Vol de véhicules, Les réseaux se mettent au hightech

Vol de véhicules, Les réseaux se mettent au hightech

Les services de sécurité affirment que le trafic de véhicules « demeure une menace réelle » surtout avec l’apparition de réseaux spécialisés et le développement des moyens techniques utilisés par les trafiquants.

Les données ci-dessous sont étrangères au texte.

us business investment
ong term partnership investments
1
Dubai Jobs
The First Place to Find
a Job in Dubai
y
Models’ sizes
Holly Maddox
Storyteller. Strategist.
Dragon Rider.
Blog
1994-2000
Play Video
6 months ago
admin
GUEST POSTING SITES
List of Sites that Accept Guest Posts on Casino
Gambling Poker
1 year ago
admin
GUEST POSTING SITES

Les réseaux spécialisés dans le vol de véhicules recourent de plus en plus aux moyens technologiques pour commettre leurs délits, c’est un fait observé par les enquêteurs de la gendarmerie. Ils disposent désormais de « scanners pirates » qui permettent d’accéder au système électronique et de détecter ensuite le programme de tous types de véhicules en un laps de temps ne dépassant pas les 5 minutes. En clair, cette « lecture » permet de faire démarrer la voiture au quart de tour. Le prix de cet équipement varie entre 20 et 30 millions de centimes ; il permet de déchiffrer le code du véhicule quel que soit son système de verrouillage. Ce scanner est utilisé dans le vol des véhicules neufs haut de gamme. Pour le commandement de la gendarmerie, cela explique en partie la hausse de vols de véhicules durant le premier semestre 2012.

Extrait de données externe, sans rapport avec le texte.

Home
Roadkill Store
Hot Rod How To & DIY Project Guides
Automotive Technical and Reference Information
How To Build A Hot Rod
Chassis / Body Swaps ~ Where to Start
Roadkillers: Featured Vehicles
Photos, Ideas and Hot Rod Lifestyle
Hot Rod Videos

Selon un document de la gendarmerie, il est fait état de traitement de 225 affaires liées au trafic de véhicules durant les premiers six mois de l’année en cours, soit une augmentation de 70% par rapport à la même période de l’année dernière. Les enquêteurs ont mis la main sur 335 personnes impliquées, dont 4 femmes, appartenant à des réseaux organisés. Ces enquêtes ont permis aussi la récupération de 143 véhicules maquillés. Et c’est dans la ville d’El Oued, au sud-est du pays, que le plus grand nombre de véhicules trafiqués (37) ont été récupérés. Mais c’est à Batna que revient la palme du plus grand nombre de délits, avec 37 affaires traitées. La raison ? Cette wilaya abrite la plus grande casse de véhicules de tout le pays. Et c’est ici, plus exactement à Djazzar, région limitrophe de la wilaya de M’sila, qu’atterrissent 60% des véhicules volés. « Il s’agit d’un véritable cimetière de véhicules », précise un officier de la gendarmerie. Pour les enquêteurs, un véhicule volé est désossé dans des ateliers clandestins en 15 minutes maximum pour être revendu en pièces détachées. Par contre, l’opération de maquillage et de falsification dure une demi-journée. « Avec l’autoroute est-ouest, l’acheminement des véhicules volés se fera plus rapidement », signale cet officier de la gendarmerie.

DES TECHNIQUES « DIABOLIQUES »

Evoquant le mode opératoire, le rapport de la gendarmerie indique que les réseaux spécialisés dans le trafic de véhicules procèdent au changement de zone d’activité en permanence. « Les bandes criminelles utilisent le milieu urbain comme couverture à leurs activités », note le document. Et leurs techniques de vols sont pratiquement les mêmes. Ils recrutent d’abord des femmes. « Leur mission est d’attirer les chauffeurs pour les acheminer vers un endroit isolé pour être ensuite agressés et délestés de leur véhicule », explique le rapport. Les chauffeurs de taxi et les clandestins sont également la cible des réseaux. Une fois arrivés au lieu convenu, ils sont orientés par les « passagers » vers des routes secondaires et isolées pour être ensuite délestés de leur véhicule. Dans plusieurs cas, les victimes ont été assassinées à l’arme blanche, et parfois brûlées. Autre technique : la filature du véhicule ciblé jusqu’à son arrivée à un dos d’âne. Là, il est percuté par l’arrière pour obliger le conducteur à s’arrêter. A sa descente, le chauffeur est agressé et le véhicule volé.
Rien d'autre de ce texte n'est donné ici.